Hamburg. "Die Aussagen der Angeklagten liegen dem Gericht nicht vollständig vor, Einsprüche werden nicht bearbeitet, der Prozess schleppt sich dahin." Erdal Dogan spricht von dem Verfahren gegen die Mörder von Hrant Dink. Der 35 Jahre alte türkische Anwalt mit Spezialgebiet Menschenrechte ist ein enger Freund der Familie des armenisch-türkischen Journalisten, der vor einem Jahr in Istanbul erschossen wurde.

Die tödlichen Schüsse trafen Dink vor dem Gebäude der Wochenzeitung "Agos", deren Chefredakteur der Journalist war. Dink hatte offen vom Völkermord an den Armeniern gesprochen und deshalb mehrfach vor Gericht gestanden. Immer war der türkische Strafrechtsparagraf 301 "Beleidigung des Türkentums" Grundlage des Verfahrens gewesen. Im Mai 2006 hatte er in Hamburg den Henri-Nannen-Preis für Verdienste um die Pressefreiheit bekommen.

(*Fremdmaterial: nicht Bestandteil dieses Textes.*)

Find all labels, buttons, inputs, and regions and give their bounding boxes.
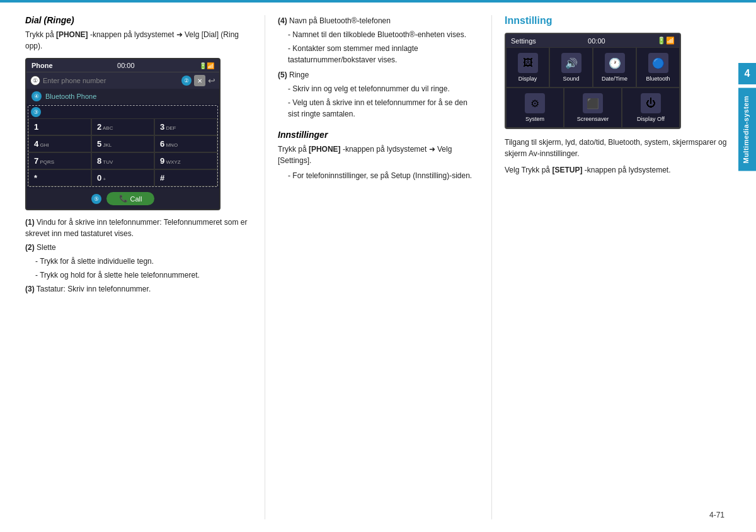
phone-call-row: ⑤ 📞 Call <box>26 188 219 209</box>
item-2b-text: Trykk og hold for å slette hele telefonn… <box>40 271 200 280</box>
innstilling-section-title: Innstilling <box>505 15 731 26</box>
mid-column: (4) Navn på Bluetooth®-telefonen - Namne… <box>265 15 491 519</box>
badge-5: ⑤ <box>91 194 101 204</box>
system-label: System <box>525 116 544 122</box>
keypad-6[interactable]: 6 MNO <box>154 135 217 152</box>
item-3-text: Tastatur: Skriv inn telefonnummer. <box>37 285 151 293</box>
inns-intro-2: -knappen på lydsystemet <box>343 145 427 154</box>
inns-bold: [PHONE] <box>309 145 341 154</box>
item-1-number: (1) <box>25 218 35 227</box>
settings-screen-mockup: Settings 00:00 🔋📶 🖼 Display 🔊 Sound 🕐 Da… <box>505 33 681 129</box>
right-body-intro: Velg Trykk på <box>505 166 550 174</box>
phone-screen-mockup: Phone 00:00 🔋📶 ① Enter phone number ② ✕ … <box>25 58 220 210</box>
settings-system[interactable]: ⚙ System <box>506 88 564 128</box>
keypad-2[interactable]: 2 ABC <box>91 118 154 135</box>
datetime-label: Date/Time <box>602 76 627 82</box>
mid-item-4a: - Namnet til den tilkoblede Bluetooth®-e… <box>288 29 479 40</box>
settings-header-time: 00:00 <box>588 37 605 45</box>
item-2-number: (2) <box>25 243 35 252</box>
phone-input-placeholder: Enter phone number <box>43 77 179 84</box>
list-item-1: (1) Vindu for å skrive inn telefonnummer… <box>25 217 252 239</box>
call-button[interactable]: 📞 Call <box>106 192 155 205</box>
phone-header-title: Phone <box>32 62 53 69</box>
phone-input-row: ① Enter phone number ② ✕ ↩ <box>26 72 219 89</box>
phone-keypad: 1 2 ABC 3 DEF 4 GHI 5 JKL 6 MNO 7 PQRS 8… <box>28 118 217 186</box>
badge-4: ④ <box>32 91 42 101</box>
mid-item-5a-text: Skriv inn og velg et telefonnummer du vi… <box>292 84 449 93</box>
side-tab: Multimedia-system <box>738 88 756 171</box>
item-3-number: (3) <box>25 285 35 293</box>
page-number: 4-71 <box>709 511 724 519</box>
phone-header-time: 00:00 <box>117 62 135 69</box>
keypad-dashed-box: ③ 1 2 ABC 3 DEF 4 GHI 5 JKL 6 MNO 7 PQRS… <box>28 105 218 187</box>
dial-intro: Trykk på [PHONE] -knappen på lydsystemet… <box>25 29 252 52</box>
settings-display[interactable]: 🖼 Display <box>506 47 549 88</box>
right-body-end: -knappen på lydsystemet. <box>585 166 671 174</box>
phone-bluetooth-row: ④ Bluetooth Phone <box>26 89 219 104</box>
phone-header: Phone 00:00 🔋📶 <box>26 59 219 72</box>
list-item-3: (3) Tastatur: Skriv inn telefonnummer. <box>25 283 252 295</box>
mid-item-4-text: Navn på Bluetooth®-telefonen <box>289 16 391 25</box>
intro-text-1: Trykk på <box>25 30 54 39</box>
mid-item-5a: - Skriv inn og velg et telefonnummer du … <box>288 83 479 94</box>
bluetooth-label: Bluetooth Phone <box>45 93 96 100</box>
item-2-text: Slette <box>37 243 56 252</box>
right-body-text-2: Velg Trykk på [SETUP] -knappen på lydsys… <box>505 164 731 176</box>
system-icon: ⚙ <box>525 93 545 113</box>
keypad-star[interactable]: * <box>28 169 91 186</box>
keypad-hash[interactable]: # <box>154 169 217 186</box>
mid-item-5-number: (5) <box>278 71 287 79</box>
settings-header-icons: 🔋📶 <box>657 37 675 45</box>
list-item-2: (2) Slette <box>25 242 252 253</box>
mid-item-4b-text: Kontakter som stemmer med innlagte tasta… <box>288 44 418 64</box>
item-2a-text: Trykk for å slette individuelle tegn. <box>40 257 154 266</box>
badge-3: ③ <box>31 107 41 117</box>
inns-dash: - For telefoninnstillinger, se på Setup … <box>288 170 479 181</box>
display-icon: 🖼 <box>518 53 538 73</box>
keypad-1[interactable]: 1 <box>28 118 91 135</box>
keypad-3[interactable]: 3 DEF <box>154 118 217 135</box>
badge-1: ① <box>30 76 40 86</box>
keypad-4[interactable]: 4 GHI <box>28 135 91 152</box>
settings-header: Settings 00:00 🔋📶 <box>506 34 680 47</box>
innstillinger-title: Innstillinger <box>278 130 479 140</box>
right-body-text-1: Tilgang til skjerm, lyd, dato/tid, Bluet… <box>505 137 731 159</box>
innstillinger-intro: Trykk på [PHONE] -knappen på lydsystemet… <box>278 144 479 166</box>
sound-label: Sound <box>563 76 579 82</box>
keypad-5[interactable]: 5 JKL <box>91 135 154 152</box>
mid-item-5b-text: Velg uten å skrive inn et telefonnummer … <box>288 98 467 118</box>
phone-x-btn[interactable]: ✕ <box>194 75 205 86</box>
list-item-2a: - Trykk for å slette individuelle tegn. <box>35 256 252 267</box>
display-off-icon: ⏻ <box>641 93 661 113</box>
settings-header-title: Settings <box>511 37 536 45</box>
item-1-text: Vindu for å skrive inn telefonnummer: Te… <box>25 218 247 238</box>
phone-back-btn[interactable]: ↩ <box>208 76 215 86</box>
chapter-badge: 4 <box>738 63 756 84</box>
keypad-0[interactable]: 0 + <box>91 169 154 186</box>
mid-item-5b: - Velg uten å skrive inn et telefonnumme… <box>288 97 479 120</box>
settings-display-off[interactable]: ⏻ Display Off <box>622 88 680 128</box>
settings-sound[interactable]: 🔊 Sound <box>549 47 593 88</box>
keypad-badge-row: ③ <box>28 106 217 118</box>
screensaver-label: Screensaver <box>577 116 609 122</box>
mid-item-5: (5) Ringe <box>278 69 479 81</box>
right-column: Innstilling Settings 00:00 🔋📶 🖼 Display … <box>491 15 731 519</box>
badge-2: ② <box>181 76 192 86</box>
mid-item-4b: - Kontakter som stemmer med innlagte tas… <box>288 43 479 65</box>
mid-item-4a-text: Namnet til den tilkoblede Bluetooth®-enh… <box>292 30 466 39</box>
datetime-icon: 🕐 <box>605 53 625 73</box>
inns-dash-text: For telefoninnstillinger, se på Setup (I… <box>292 171 472 180</box>
intro-bold: [PHONE] <box>56 30 88 39</box>
keypad-8[interactable]: 8 TUV <box>91 152 154 169</box>
keypad-9[interactable]: 9 WXYZ <box>154 152 217 169</box>
dial-ringe-title: Dial (Ringe) <box>25 15 252 25</box>
left-column: Dial (Ringe) Trykk på [PHONE] -knappen p… <box>25 15 265 519</box>
keypad-7[interactable]: 7 PQRS <box>28 152 91 169</box>
call-label: Call <box>130 195 142 203</box>
settings-screensaver[interactable]: ⬛ Screensaver <box>564 88 622 128</box>
sound-icon: 🔊 <box>561 53 581 73</box>
settings-datetime[interactable]: 🕐 Date/Time <box>593 47 636 88</box>
settings-bluetooth[interactable]: 🔵 Bluetooth <box>636 47 680 88</box>
phone-header-icons: 🔋📶 <box>199 62 214 69</box>
display-off-label: Display Off <box>637 116 665 122</box>
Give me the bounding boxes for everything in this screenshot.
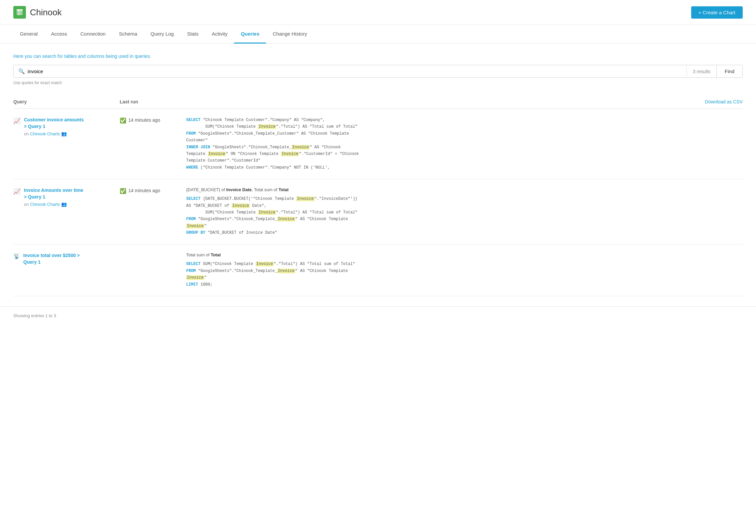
query-info-1: Customer invoice amounts> Query 1 on Chi… [24,117,84,136]
download-csv-button[interactable]: Download as CSV [705,99,743,104]
header: Chinook + Create a Chart [0,0,756,25]
app-logo-icon [13,6,26,19]
highlight: Invoice [296,197,314,201]
code-keyword: SELECT [186,118,200,122]
query-info-3: Invoice total over $2500 >Query 1 [23,252,80,265]
page-content: Here you can search for tables and colum… [0,44,756,306]
signal-icon: 📡 [13,253,20,259]
code-keyword: GROUP BY [186,230,205,235]
query-name-1[interactable]: Customer invoice amounts> Query 1 [24,117,84,130]
highlight: Invoice [277,217,295,221]
tab-queries[interactable]: Queries [234,25,266,44]
highlight: Invoice [186,275,204,280]
code-keyword: LIMIT [186,282,198,287]
lastrun-text-1: 14 minutes ago [128,117,160,123]
tab-change-history[interactable]: Change History [266,25,314,44]
users-icon-1: 👥 [61,131,67,136]
tab-connection[interactable]: Connection [74,25,112,44]
tab-schema[interactable]: Schema [112,25,144,44]
tab-query-log[interactable]: Query Log [144,25,181,44]
query-source-link-2[interactable]: Chinook Charts [30,202,60,207]
query-source-1: on Chinook Charts 👥 [24,131,84,136]
col-header-query: Query [13,99,120,104]
search-hint: Use quotes for exact match [13,80,743,85]
query-cell-2: 📈 Invoice Amounts over time> Query 1 on … [13,187,120,207]
query-cell-1: 📈 Customer invoice amounts> Query 1 on C… [13,117,120,136]
query-source-link-1[interactable]: Chinook Charts [30,131,60,136]
svg-rect-1 [17,9,23,11]
query-cell-3: 📡 Invoice total over $2500 >Query 1 [13,252,120,265]
nav-tabs: General Access Connection Schema Query L… [0,25,756,44]
code-keyword: FROM [186,217,196,221]
code-keyword: WHERE [186,165,198,170]
query-name-2[interactable]: Invoice Amounts over time> Query 1 [24,187,83,200]
query-info-2: Invoice Amounts over time> Query 1 on Ch… [24,187,83,207]
code-keyword: FROM [186,269,196,273]
lastrun-text-2: 14 minutes ago [128,188,160,193]
search-icon: 🔍 [18,68,25,74]
code-block-1: SELECT "Chinook Template Customer"."Comp… [186,117,743,171]
highlight: Invoice [277,269,295,273]
chart-icon-2: 📈 [13,188,21,195]
lastrun-cell-2: ✅ 14 minutes ago [120,187,186,194]
code-keyword: SELECT [186,262,200,266]
tab-stats[interactable]: Stats [181,25,205,44]
sql-cell-3: Total sum of Total SELECT SUM("Chinook T… [186,252,743,288]
table-header: Query Last run Download as CSV [13,95,743,109]
sql-cell-1: SELECT "Chinook Template Customer"."Comp… [186,117,743,171]
highlight: Invoice [186,224,204,228]
sql-cell-2: {DATE_BUCKET} of Invoice Date, Total sum… [186,187,743,236]
highlight: Invoice [208,152,226,156]
code-keyword: SELECT [186,197,200,201]
highlight: Invoice [232,203,250,208]
code-keyword: INNER JOIN [186,145,210,150]
search-input[interactable] [28,65,682,77]
col-header-lastrun: Last run [120,99,186,104]
table-row: 📈 Customer invoice amounts> Query 1 on C… [13,109,743,179]
check-icon-2: ✅ [120,188,126,194]
results-count: 3 results [687,66,716,77]
bold-text: Invoice Date [226,187,252,192]
query-source-2: on Chinook Charts 👥 [24,201,83,207]
check-icon-1: ✅ [120,117,126,124]
code-keyword: FROM [186,131,196,136]
page-description: Here you can search for tables and colum… [13,54,743,59]
create-chart-button[interactable]: + Create a Chart [691,6,743,19]
tab-access[interactable]: Access [44,25,73,44]
highlight: Invoice [258,210,276,215]
sql-preview-2: {DATE_BUCKET} of Invoice Date, Total sum… [186,187,743,192]
table-row: 📈 Invoice Amounts over time> Query 1 on … [13,179,743,244]
search-bar: 🔍 3 results Find [13,65,743,78]
bold-text-2: Total [279,187,289,192]
bold-text-3: Total [211,252,221,257]
tab-general[interactable]: General [13,25,44,44]
app-title: Chinook [30,7,62,18]
footer: Showing entries 1 to 3 [0,306,756,325]
sql-preview-3: Total sum of Total [186,252,743,257]
chart-icon: 📈 [13,117,21,125]
lastrun-cell-1: ✅ 14 minutes ago [120,117,186,124]
highlight: Invoice [281,152,299,156]
code-block-3: SELECT SUM("Chinook Template Invoice"."T… [186,261,743,288]
highlight: Invoice [258,124,276,129]
search-input-wrap: 🔍 [14,65,687,77]
table-row: 📡 Invoice total over $2500 >Query 1 Tota… [13,244,743,296]
footer-text: Showing entries 1 to 3 [13,313,56,318]
lastrun-cell-3 [120,252,186,253]
query-name-3[interactable]: Invoice total over $2500 >Query 1 [23,252,80,265]
highlight: Invoice [292,145,310,150]
spreadsheet-icon [16,8,24,16]
highlight: Invoice [256,262,274,266]
tab-activity[interactable]: Activity [205,25,234,44]
code-block-2: SELECT {DATE_BUCKET.BUCKET('"Chinook Tem… [186,196,743,236]
find-button[interactable]: Find [716,65,742,77]
header-left: Chinook [13,6,62,19]
users-icon-2: 👥 [61,201,67,207]
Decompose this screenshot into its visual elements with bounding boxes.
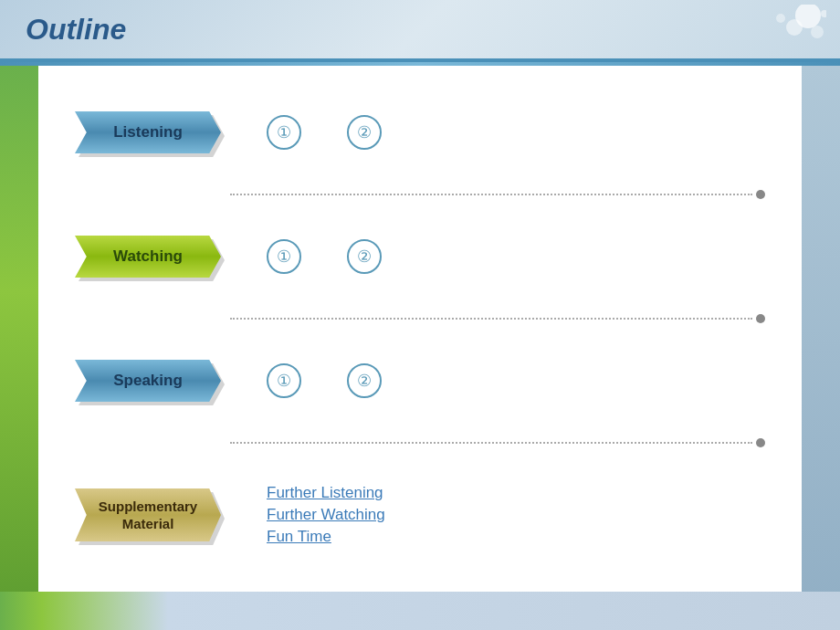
- speaking-row: Speaking ① ②: [75, 360, 765, 402]
- page-wrapper: Outline Listening ①: [0, 0, 840, 630]
- watching-row: Watching ① ②: [75, 236, 765, 278]
- bottom-accent: [0, 592, 840, 630]
- speaking-circle-1[interactable]: ①: [267, 363, 301, 398]
- watching-tag[interactable]: Watching: [75, 236, 221, 278]
- listening-tag-wrapper: Listening: [75, 111, 230, 153]
- dotted-line-1: [230, 194, 752, 195]
- right-accent: [802, 66, 840, 630]
- header-decoration: [744, 5, 826, 59]
- watching-circle-1[interactable]: ①: [267, 239, 301, 274]
- svg-point-2: [811, 26, 824, 38]
- further-listening-link[interactable]: Further Listening: [267, 484, 385, 502]
- separator-2: [75, 314, 765, 323]
- speaking-circles: ① ②: [267, 363, 765, 398]
- svg-point-1: [786, 19, 803, 36]
- watching-circle-2[interactable]: ②: [347, 239, 382, 274]
- listening-tag[interactable]: Listening: [75, 111, 221, 153]
- left-accent: [0, 66, 38, 630]
- dot-end-2: [756, 314, 765, 323]
- separator-1: [75, 190, 765, 199]
- supplementary-links: Further Listening Further Watching Fun T…: [267, 484, 385, 546]
- listening-row: Listening ① ②: [75, 111, 765, 153]
- page-title: Outline: [26, 13, 126, 47]
- dot-end-1: [756, 190, 765, 199]
- main-content: Listening ① ② Watching: [38, 66, 802, 592]
- separator-3: [75, 438, 765, 447]
- supplementary-tag-wrapper: Supplementary Material: [75, 488, 230, 541]
- header: Outline: [0, 0, 840, 62]
- supplementary-row: Supplementary Material Further Listening…: [75, 484, 765, 546]
- fun-time-link[interactable]: Fun Time: [267, 528, 385, 546]
- dot-end-3: [756, 438, 765, 447]
- dotted-line-2: [230, 318, 752, 320]
- watching-tag-wrapper: Watching: [75, 236, 230, 278]
- speaking-tag[interactable]: Speaking: [75, 360, 221, 402]
- svg-point-3: [776, 14, 785, 23]
- dotted-line-3: [230, 442, 752, 444]
- speaking-circle-2[interactable]: ②: [347, 363, 382, 398]
- speaking-tag-wrapper: Speaking: [75, 360, 230, 402]
- supplementary-tag[interactable]: Supplementary Material: [75, 488, 221, 541]
- watching-circles: ① ②: [267, 239, 765, 274]
- listening-circles: ① ②: [267, 115, 765, 150]
- svg-point-4: [821, 10, 826, 17]
- listening-circle-1[interactable]: ①: [267, 115, 301, 150]
- listening-circle-2[interactable]: ②: [347, 115, 382, 150]
- further-watching-link[interactable]: Further Watching: [267, 506, 385, 524]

Als mutmaßlicher Mörder von Dink war der Jugendliche Ogün S. aus der Stadt Trabzon schon einen Tag nach der Tat verhaftet worden. "Der junge Mann und mutmaßliche Komplizen stehen zwar seit Juli 2007 vor Gericht, aber es gibt nationalistische Hintermänner, die bisher gedeckt werden", sagte Anwalt Dogan dem Abendblatt. Der Jurist vermutet diese Personen im türkischen Verfassungsschutz, bei der Polizei und der Justiz.

Kurz nach Dinks Tod hatten Hunderttausende demonstriert, am Trauerzug teilgenommen und "Wir sind alle Hrant Dink, wir sind alle Armenier" skandiert, um sich gegen den Nationalismus in der Türkei zu wenden. "Mittlerweile", so Dogan, "haben die Aktionen gegen die kurdische Arbeiter-Partei PKK den Nationalismus wieder befeuert."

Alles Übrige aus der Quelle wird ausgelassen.